Abbreviations: ACM, all-cause mortality; CI, confidence interval; CVD, cardiovascular disease; HR, hazard ratio; HS, high sodium; LS, low sodium; US, usual sodium.

Stroke.

A separate analysis excluding a study not providing data for high and usual sodium intake18 did not change the result (HR = 1.18; 95% CI = 1.05–1.33) (Supplementary Figure S5). The risk of stroke was only significant in Japanese populations (HR = 1.21, 95% CI = 1.12–1.30, P = 0.00001; I2 = 49%, P = 0.10, fixed effect). Whites on a high sodium diet did not have an increased risk of stroke (HR = 1.00, 95% CI = 0.94–1.07, P = 0.94; I2 = 53%, P = 0.08, fixed effect).

CVD and HD mortality and events.

Subanalyses on CVD and HD mortality and events confirmed the main analysis (Supplementary Table S5).

Significance of sodium intake estimation method.

Sensitivity analyses that only included studies in which the salt intake was based on urine analysis confirmed the main analyses (Supplementary Table S6).

Blood pressure as mediator.

Only 2 studies made an analysis with and without blood pressure as a confounder.27,30 Only 1 of the studies reported the data,27 but both reported no difference between the analyses.

Heterogeneity.

Causes of heterogeneity were explored as described in the Supplementary Appendix.
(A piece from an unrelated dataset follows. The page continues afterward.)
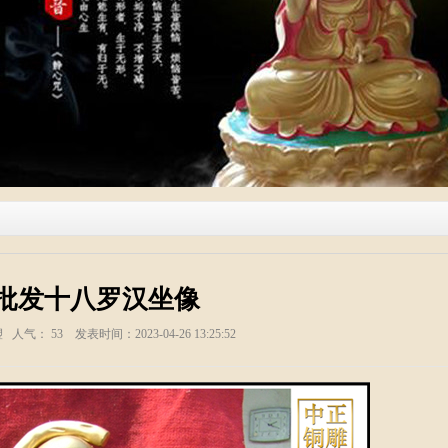
批发十八罗汉坐像
塑 人气：
53
发表时间：2023-04-26 13:25:52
All analyses (Figures 13; Supplementary Figures S1–S6) except 2 (Supplementary Figures S2 and S6) were statistically heterogeneous. However, after excluding participants at risk (hypertension, heart failure, diabetes, chronic renal failure, overweight), statistical evidence of heterogeneity disappeared, except for in 2 analyses (Supplementary Figures S1 and S5) in which heterogeneity disappeared after exclusion of Japanese populations.

DISCUSSION

As we previously emphasized, there was a lack of RCTs, with only 2 assessable follow-up studies of RCTs identified.42,43 Consequently the results of this meta-analysis were primarily based on observational studies. The main finding is that, compared with the usual sodium intake throughout the world,4,5 those consuming more or less sodium were at increased risk of both ACM and CVD. Furthermore, there was no difference in outcomes between the higher and lower sodium intake groups within the usual range of sodium intake. These findings are consistent with the previously hypothesized J/U–shaped relation of sodium intake to health outcomes9,10 and confirmed the finding of the J/U shape in 2 of the cohort studies included in this meta-analysis.15,38 Finally, the J/U shape is in accordance with the generally accepted relationship between a low level of nutrient intake and risk of inadequacy and a high level of nutrient intake and risk of adverse event.2,3

The harmful effect associated with a high sodium intake (HR = 1.16) (Figure 3) was stronger than the harmful effect associated with a low sodium intake (HR = 0.91) (Figure 1). However, in population-representative samples adjusted for multiple confounders, the pattern was the opposite (HR = 1.04, not significant for high sodium vs. usual sodium; HR = 0.86, P < 0.00001 for usual sodium vs. low sodium) (Table 1). Furthermore, subanalyses showed symmetric ACM and CVD outcomes in studies measuring both outcomes in the low sodium and high sodium intervals (Supplementary Table S4).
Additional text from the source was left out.